Ao apresentar o relatório do Observatório do Trabalho Digno, a organização informou que 78% dos trabalhadores, correspondentes a 25,5 milhões, não tem um emprego "digno", o que inclui um salário suficiente, segurança laboral, dias de descanso, liberdade de associação e acesso a serviços de saúde e segurança social.
Se bem que tenha reconhecido que há uma tendência global para a precarização do emprego, o coordenador da organização, Rogelio Gómez, advertiu que estas características de indignidade laboral são específicas do México, "onde se pode trabalhar e ser pobre".
Durante uma conferência de imprensa, Gomez considerou a situação "totalmente deplorável, indigna", salientando que os dados evidenciam que "o trabalho não é uma porta de sair da pobreza" e perguntando: "Então, como sair?".
No México existem 52,4 milhões de mexicanos que vivem na pobreza, representando 41,9% da população, segundo as últimas estatísticas do Conselho nacional de Avaliação da Política de Desenvolvimento Social, atualizadas em 2018.

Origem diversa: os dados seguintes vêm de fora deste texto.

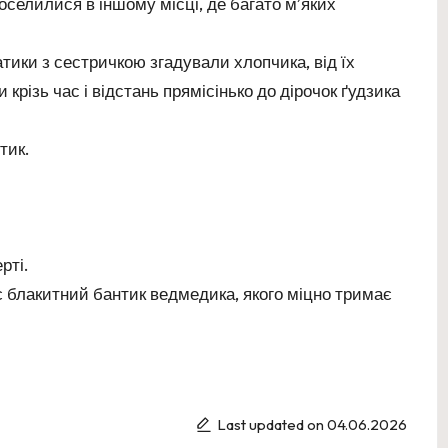
селилися в іншому місці, де багато мʼяких
атики з сестричкою згадували хлопчика, від їх
 крізь час і відстань прямісінько до дірочок ґудзика
тик.
рті.
 блакитний бантик ведмедика, якого міцно тримає
Last updated on 04.06.2026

Ao assumir o poder em dezembro, com o lema "Primeiro os Pobres", o presidente Andrés Manuel López Obrador prometeu subir o salário mínimo, garantir o acesso universal à saúde, fomentar a liberdade sindical e programas sociais para combater o desemprego juvenil e transferir dinheiro para pessoas de baixos rendimentos.
Gómez admitiu que há avanços devido ao novo governo, com a recente aprovação do Instituto de Saúde para o Bem-Estar, que tem o objetivo da cobertura universal, e com a reforma laboral, que pretende viabilizar a democracia sindical e estabelecer novos mecanismos de justiça social.
Mas a dimensão do desafio é ilustrada pela existência de 43% de trabalhadores sem segurança social, 53% sem contrato de trabalho estável e 87% sem qualquer filiação sindical.
"Estamos no pior dos mundos: os trabalhadores indefesos, os trabalhadores com baixos salários e sem segurança social", acentuou.
Para responder ao problema, a associação propõe endurecer o combate aos mecanismos ilegais de subcontratação e aumentar o salário mínimo, avançou María Ayala, responsável da organização pela investigação e estatísticas.
Ayala aplaudiu que a Comissão Nacional dos Salários Mínimos tenha subido o salário mínimo geral de 88,36 pesos diários (4,1 euros) para 102,68 pesos diários (4,9 euros), mais do que o aumento de 10,4% do ano anterior.